Next, we examined the waveforms of activity for each measure. Unlike period length and activity onset, which were nearly identical across measures, we observed contrasting patterns of wheel-running, alcohol intake and water intake behaviors over the circadian cycle. In order to compare waveforms more precisely in the 18HR CD condition, we plotted the data to match lights-off (ZT12) across both conditions.
Alcohol drinking varied by hour, F(23,690) = 3.47, p < 0.001, and the activity by hour was influenced by both photoperiod, F(46,437) = 2.79, p < 0.01, and condition, F(23,460) = 2.23, p < 0.05. We also found overall effects of both photoperiod, F(2,32) = 6.66, p < 0.01, and condition, F(1,33) = 7.60, p < 0.001 on 24-h alcohol intake.
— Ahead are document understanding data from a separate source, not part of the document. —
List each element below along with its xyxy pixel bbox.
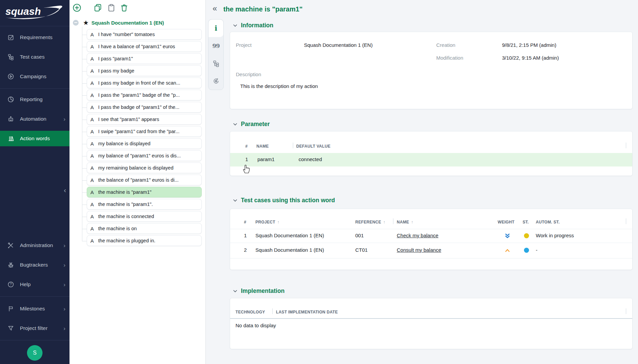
automation-robot-icon bbox=[7, 116, 14, 122]
tree-item[interactable]: AI have "number" tomatoes bbox=[70, 29, 205, 41]
tab-information[interactable]: i bbox=[209, 20, 223, 37]
test-cases-card: # PROJECT↑ REFERENCE↑ NAME↑ WEIGHT ST. A… bbox=[230, 209, 633, 270]
action-word-icon: A bbox=[90, 80, 94, 86]
action-word-icon: A bbox=[90, 202, 94, 207]
status-dot bbox=[524, 233, 529, 238]
collapse-node-icon[interactable] bbox=[73, 20, 79, 26]
sidebar-item-label: Action words bbox=[20, 135, 50, 142]
column-divider bbox=[626, 143, 626, 148]
tree-item[interactable]: Athe machine is on bbox=[70, 223, 205, 235]
sidebar-item-administration[interactable]: Administration › bbox=[0, 238, 70, 253]
test-case-row[interactable]: 1 Squash Documentation 1 (EN) 001 Check … bbox=[230, 229, 632, 243]
requirements-checkbox-icon bbox=[7, 34, 14, 41]
paste-icon[interactable] bbox=[107, 3, 116, 12]
tree-item[interactable]: AI pass my badge in front of the scan... bbox=[70, 77, 205, 89]
collapse-panel-icon[interactable]: « bbox=[213, 4, 217, 13]
action-word-icon: A bbox=[90, 104, 94, 110]
add-action-word-button[interactable] bbox=[73, 3, 81, 12]
tc-num: 2 bbox=[244, 247, 247, 253]
tab-quotes[interactable]: 99 bbox=[209, 37, 223, 55]
tree-item[interactable]: Amy balance of "param1" euros is dis... bbox=[70, 150, 205, 162]
sidebar-nav-bottom: Administration › Bugtrackers › ? Help › bbox=[0, 238, 70, 300]
col-header-reference[interactable]: REFERENCE↑ bbox=[355, 220, 385, 224]
sidebar-item-label: Reporting bbox=[20, 96, 43, 102]
sidebar-item-label: Help bbox=[20, 281, 31, 287]
project-value: Squash Documentation 1 (EN) bbox=[304, 42, 372, 48]
delete-icon[interactable] bbox=[120, 3, 129, 12]
chevron-right-icon: › bbox=[63, 282, 65, 287]
parameter-row[interactable]: 1 param1 connected bbox=[230, 153, 632, 166]
tab-automation-sync[interactable] bbox=[209, 72, 223, 90]
tree-item[interactable]: AI pass the badge of "param1" of the... bbox=[70, 101, 205, 114]
tree-item[interactable]: AI swipe "param1" card from the "par... bbox=[70, 126, 205, 138]
action-word-icon: A bbox=[90, 214, 94, 219]
col-header-project[interactable]: PROJECT↑ bbox=[255, 220, 279, 224]
sidebar-item-project-filter[interactable]: Project filter › bbox=[0, 321, 70, 336]
page-title: the machine is "param1" bbox=[223, 5, 303, 13]
tree-item[interactable]: Athe machine is plugged in. bbox=[70, 235, 205, 247]
header-separator bbox=[230, 318, 632, 319]
tree-item[interactable]: Amy remaining balance is displayed bbox=[70, 162, 205, 174]
section-header-test-cases[interactable]: Test cases using this action word bbox=[233, 197, 335, 204]
test-case-row[interactable]: 2 Squash Documentation 1 (EN) CT01 Consu… bbox=[230, 243, 632, 256]
tree-item[interactable]: AI pass "param1" bbox=[70, 53, 205, 65]
tc-name-link[interactable]: Check my balance bbox=[397, 233, 438, 238]
sidebar-item-campaigns[interactable]: Campaigns bbox=[0, 69, 70, 84]
favorite-star-icon: ★ bbox=[83, 20, 89, 26]
copy-icon[interactable] bbox=[93, 3, 102, 12]
sidebar-item-milestones[interactable]: Milestones › bbox=[0, 301, 70, 316]
sidebar-collapse-icon[interactable]: ‹ bbox=[64, 186, 66, 194]
user-avatar[interactable]: S bbox=[27, 345, 43, 361]
sidebar-item-test-cases[interactable]: Test cases bbox=[0, 49, 70, 65]
action-word-icon: A bbox=[90, 141, 94, 147]
action-word-icon: A bbox=[90, 56, 94, 62]
tree-item[interactable]: Athe machine is "param1". bbox=[70, 199, 205, 211]
project-root-label[interactable]: Squash Documentation 1 (EN) bbox=[91, 20, 164, 26]
section-header-implementation[interactable]: Implementation bbox=[233, 287, 284, 295]
sidebar-item-reporting[interactable]: Reporting bbox=[0, 92, 70, 107]
param-name[interactable]: param1 bbox=[257, 156, 275, 162]
sidebar-item-automation[interactable]: Automation › bbox=[0, 111, 70, 127]
sidebar-item-label: Campaigns bbox=[20, 73, 46, 80]
info-icon: i bbox=[215, 24, 217, 32]
weight-high-chevron-up-icon bbox=[504, 247, 511, 254]
col-header-name[interactable]: NAME↑ bbox=[397, 220, 413, 224]
sidebar-item-action-words[interactable]: Action words bbox=[0, 131, 70, 146]
tab-hierarchy[interactable] bbox=[209, 55, 223, 72]
tree-item[interactable]: Athe balance of "param1" euros is di... bbox=[70, 174, 205, 186]
tree-item[interactable]: AI have a balance of "param1" euros bbox=[70, 41, 205, 53]
tree-item-selected[interactable]: Athe machine is "param1" bbox=[70, 186, 205, 199]
col-header-autom-status[interactable]: AUTOM. ST. bbox=[536, 220, 560, 224]
sidebar-item-help[interactable]: ? Help › bbox=[0, 277, 70, 292]
bug-icon bbox=[7, 262, 14, 268]
sidebar: squash Requirements Test cases Campa bbox=[0, 0, 70, 364]
sidebar-divider bbox=[0, 340, 70, 340]
chevron-down-icon bbox=[233, 123, 237, 126]
tree-item[interactable]: Amy balance is displayed bbox=[70, 138, 205, 150]
project-label: Project bbox=[236, 42, 252, 48]
tc-reference: 001 bbox=[355, 233, 364, 238]
quote-icon: 99 bbox=[212, 42, 220, 49]
description-text[interactable]: This is the description of my action bbox=[240, 83, 318, 89]
tc-name-link[interactable]: Consult my balance bbox=[397, 247, 441, 253]
svg-text:squash: squash bbox=[5, 6, 41, 17]
col-header-status[interactable]: ST. bbox=[523, 220, 529, 224]
tree-item[interactable]: Athe machine is connected bbox=[70, 211, 205, 223]
tree-item[interactable]: AI see that "param1" appears bbox=[70, 114, 205, 126]
parameter-card: # NAME DEFAULT VALUE 1 param1 connected bbox=[230, 131, 633, 176]
param-default-value[interactable]: connected bbox=[299, 156, 322, 162]
sidebar-item-requirements[interactable]: Requirements bbox=[0, 30, 70, 45]
status-dot bbox=[524, 248, 529, 253]
sidebar-item-label: Milestones bbox=[20, 306, 45, 312]
tree-item[interactable]: AI pass my badge bbox=[70, 65, 205, 77]
col-header-weight[interactable]: WEIGHT bbox=[498, 220, 515, 224]
action-word-icon: A bbox=[90, 32, 94, 37]
section-header-parameter[interactable]: Parameter bbox=[233, 121, 270, 128]
sidebar-item-bugtrackers[interactable]: Bugtrackers › bbox=[0, 257, 70, 273]
squash-logo[interactable]: squash bbox=[0, 0, 70, 26]
tree-item[interactable]: AI pass the "param1" badge of the "p... bbox=[70, 89, 205, 101]
section-header-information[interactable]: Information bbox=[233, 22, 273, 29]
action-word-icon: A bbox=[90, 189, 94, 195]
tree-icon bbox=[213, 60, 220, 67]
action-words-library-icon bbox=[7, 135, 14, 142]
There were no differences in baseline drinking patterns (Figure 2A). Mice in CD drank more total alcohol in the 18HR photoperiod than control mice (Figure 3A), with higher intake from ZT18 to ZT21 (p < 0.001; Figure 2B). There was no difference in total intake in the 12HR photoperiod, but mice in CD did drink more alcohol from ZT18 to ZT19, in ZT21, and from ZT4 to ZT5 (p < 0.001; Figure 2C). Overall, mice showed an average 5.2% greater amplitude in the waveform of alcohol drinking activity during the 18HR CD periods, with greater alcohol intake during the light phases of CD and with an increase in amplitude in every ensuing 18HR photoperiod (range: 4.2%–7.5%).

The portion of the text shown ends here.